> **How to complete this task**:
Search the data for "European". Each line containing it is to be copied.

(Records from a data source)
·····

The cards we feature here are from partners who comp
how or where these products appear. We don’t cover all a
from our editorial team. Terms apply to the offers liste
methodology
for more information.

·····

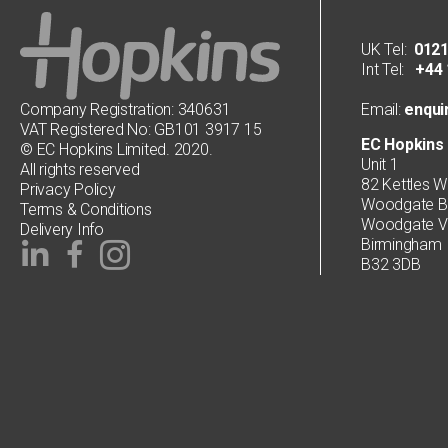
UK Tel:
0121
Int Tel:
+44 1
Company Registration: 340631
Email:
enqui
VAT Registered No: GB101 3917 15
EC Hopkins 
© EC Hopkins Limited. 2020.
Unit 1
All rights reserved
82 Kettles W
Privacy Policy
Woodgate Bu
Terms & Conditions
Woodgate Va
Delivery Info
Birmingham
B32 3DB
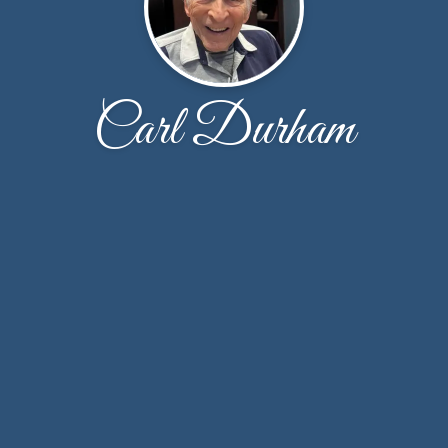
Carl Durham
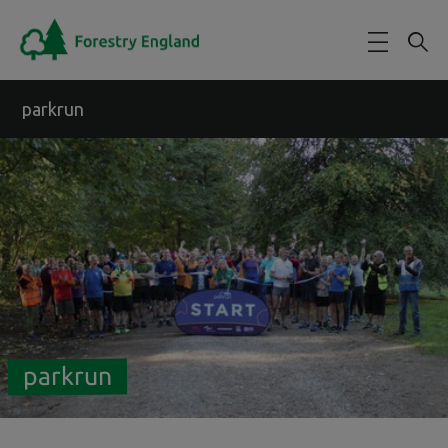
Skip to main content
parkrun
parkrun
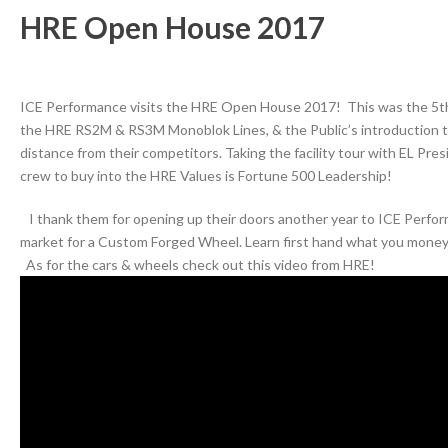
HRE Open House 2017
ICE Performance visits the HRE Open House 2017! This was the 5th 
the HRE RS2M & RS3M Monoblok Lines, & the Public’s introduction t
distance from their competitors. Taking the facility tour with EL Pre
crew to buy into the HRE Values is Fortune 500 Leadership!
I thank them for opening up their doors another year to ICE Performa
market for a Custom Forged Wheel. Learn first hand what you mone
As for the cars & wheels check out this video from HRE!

·····

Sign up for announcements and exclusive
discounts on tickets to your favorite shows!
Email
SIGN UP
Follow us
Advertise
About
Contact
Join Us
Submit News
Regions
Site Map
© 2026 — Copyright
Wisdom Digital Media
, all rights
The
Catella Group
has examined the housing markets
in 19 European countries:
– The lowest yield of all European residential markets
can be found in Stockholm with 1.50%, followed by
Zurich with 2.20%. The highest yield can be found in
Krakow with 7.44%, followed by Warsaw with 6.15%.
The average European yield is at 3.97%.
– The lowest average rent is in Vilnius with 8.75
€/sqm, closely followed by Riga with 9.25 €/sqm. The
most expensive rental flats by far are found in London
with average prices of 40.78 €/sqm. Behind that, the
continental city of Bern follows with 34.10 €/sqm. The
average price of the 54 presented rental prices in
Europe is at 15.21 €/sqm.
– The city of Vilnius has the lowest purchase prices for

·····

> **The answer**:
in 19 European countries:
– The lowest yield of all European residential markets
The average European yield is at 3.97%.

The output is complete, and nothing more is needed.